Sgt Lyons said that Fitzgerald had 193 previous convictions including 40 for public order as well as convictions for criminal damage, dangerous driving and careless driving.

Garda Twomey had suffered five broken ribs, bruising to his liver and kidneys as well as multiple lacerations as a result of being struck by the stolen van, said Sgt Lyons.

He said only time would tell whether Garda Twomey, a father of two whose partner is expecting their third child, would be able to resume his duties as a motorcycle garda again.

It was simply good fortune that no one was killed during the entire 40-minute long escapade where O’Driscoll drove across Cork city from one side to the other at high speed.

He said that it was fortunate that it was Good Friday and that schools were off but even allowing for that, it was a miracle that no one was killed given they went up one way streets.

“I have no doubt that if Garda Twomey had not got to that junction at Rathduff and stopped traffic there, somebody would have been killed by the van coming off the minor road.”

The court heard that O’Driscoll had a serious drink addiction while Fitzgerald of Inniscarra Road, Fairhill, Cork had to receive medical and psychiatric treatment after the incident.

Judge Ó Donnabháin noted both men’s guilty pleas and said he had distinguish between the two accused with O’Driscoll as the driver, the more culpable of the two.

Judge Ó Donnabháin said that citizens were entitled to go about their business without having their lives put at risk by such dangerous behaviour by the accused.

They had crossed from one edge of the city through the city centre and exited the other side and into the countryside with O’Driscoll driving in a manner that was “manic and mindless”.

He said that he was not impressed with O’Driscoll’s apology which was of very little comfort to Garda Twomey and the five motorists who had their cars damaged in the escapade.

He said there were many aggravating factors including an element of deliberation about the driving including going against traffic on busy one way streets like Brian Boru Bridge.

That it continued for so long across the city and out into the countryside despite it being clear to O’Driscoll that gardai were seeking to get him to stop was particularly disturbing.
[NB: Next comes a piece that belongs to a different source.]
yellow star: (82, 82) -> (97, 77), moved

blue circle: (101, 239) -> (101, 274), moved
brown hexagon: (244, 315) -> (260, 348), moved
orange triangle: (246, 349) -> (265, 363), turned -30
Judge Ó Donnabháin noted that Garda Twomey - who was in uniform and clearly identifiable as a garda - was not part of the pursuit and yet was hit by O’Driscoll.

He said that Garda Twomey was to be commended for his professionalism in trying to protect both people and property by stopping traffic when he was hit by the stolen van.

He sentenced O’Driscoll to five years in jail for the criminal damage and seven years consecutive for the endangerment and he banned him from driving for life.

He also sentenced Fitzgerald to three years in jail for the burglary and four years concurrent for allowing himself to be carried in a stolen vehicle.

After O’Driscoll had told Judge Ó Donnabháin to ‘f*** off’, the judge commented: “I was probably right about his apology, his remorse was on the surface.”